The ProcessContext provides a bridge between a Processor and the framework. It provides information about how the Processor is currently configured and allows the Processor to perform Framework-specific tasks, such as yielding its resources so that the framework will schedule other Processors to run without consuming resources unnecessarily.
_{(Source: https://nifi.apache.org/docs/nifi-docs/html/developer-guide.html#process_context)}

The next listing (listing 3) shows the complete onTrigger(…) method inside the LogCustomMessage processor.
First, we use the ProcessSession object to get the associated FlowFile that triggered the processor.

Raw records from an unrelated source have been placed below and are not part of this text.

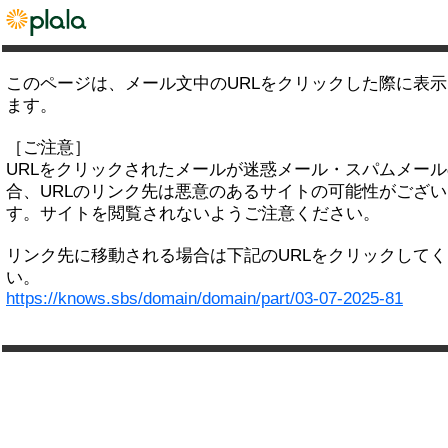
このページは、メール文中のURLをクリックした際に表
ます。
［ご注意］
URLをクリックされたメールが迷惑メール・スパムメー
合、URLのリンク先は悪意のあるサイトの可能性がござい
す。サイトを閲覧されないようご注意ください。
リンク先に移動される場合は下記のURLをクリックして
い。
https://knows.sbs/domain/domain/part/03-07-2025-81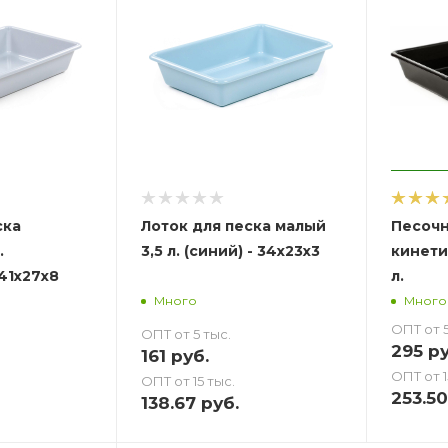
ска
Лоток для песка малый
Песочн
.
3,5 л. (синий) - 34х23х3
кинети
 41х27х8
л.
Много
Много
ОПТ от 5
ОПТ от 5 тыс.
295
ру
161
руб.
ОПТ от 1
ОПТ от 15 тыс.
253.50
138.67
руб.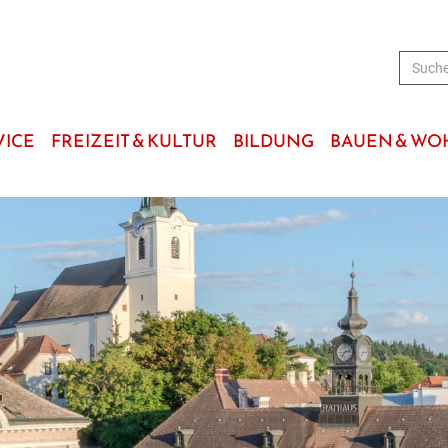
VICE
FREIZEIT & KULTUR
BILDUNG
BAUEN & W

If there is no FlowFile present, we just return because we only want to log events based on FlowFiles.

The next step is to retrieve the configured properties via the ProcessContext object.
First we access main the logger object over the configured LOG_NAME attribute.
After that we looking for the LOG_LEVEL and check whether the returned logger object supports the configured LOG_LEVEL or not.

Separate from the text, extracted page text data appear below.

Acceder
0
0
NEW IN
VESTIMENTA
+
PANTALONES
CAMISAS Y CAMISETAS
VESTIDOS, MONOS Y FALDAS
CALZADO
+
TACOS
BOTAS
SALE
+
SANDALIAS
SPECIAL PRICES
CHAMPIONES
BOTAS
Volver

– If there is no supported LOG_LEVEL active, we just transfer the original FlowFile to the success relationship without logging any event.
– If the configured LOG_LEVEL is enabled, we will log the log message with the supported LOG_LEVEL and transfer the FlowFile to the success relationship after.

This is a simple custom processor, but is shows all the fundamental concepts we need so far building a customized NiFi processor.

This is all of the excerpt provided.